_Required work_
After locating the line that contains "común. Por ejemplo, la música." in the listing below, write out that line and every following line exactly, with no other output.

_Data for processing_
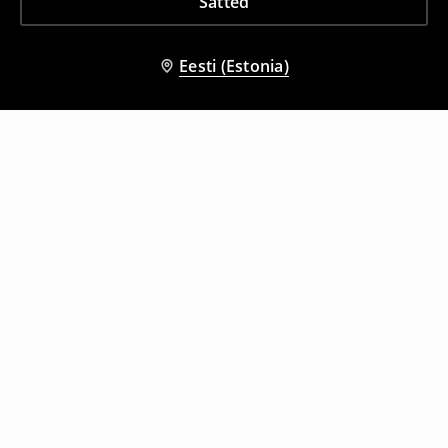
Sätted
Eesti (Estonia)
Teised kliendid valisid ka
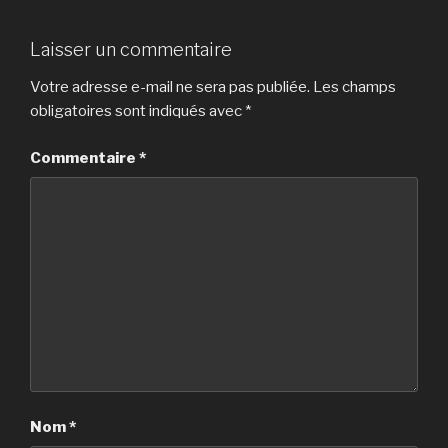
Laisser un commentaire
Votre adresse e-mail ne sera pas publiée.
Les champs
obligatoires sont indiqués avec
*
Commentaire
*
Nom
*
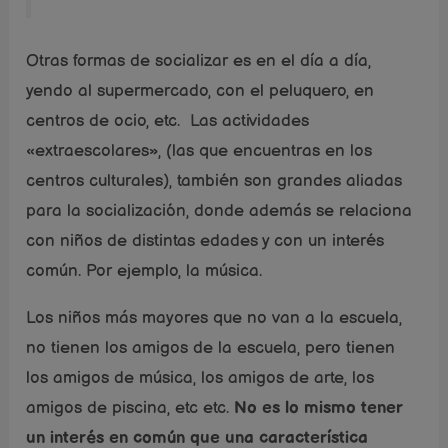
Otras formas de socializar es en el día a día,
yendo al supermercado, con el peluquero, en
centros de ocio, etc. Las actividades
«extraescolares», (las que encuentras en los
centros culturales), también son grandes aliadas
para la socialización, donde además se relaciona
con niños de distintas edades y con un interés
común. Por ejemplo, la música.
Los niños más mayores que no van a la escuela,
no tienen los amigos de la escuela, pero tienen
los amigos de música, los amigos de arte, los
amigos de piscina, etc etc.
No es lo mismo tener
un interés en común que una característica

_Written answer_
común. Por ejemplo, la música.
Los niños más mayores que no van a la escuela,
no tienen los amigos de la escuela, pero tienen
los amigos de música, los amigos de arte, los
amigos de piscina, etc etc.
No es lo mismo tener
un interés en común que una característica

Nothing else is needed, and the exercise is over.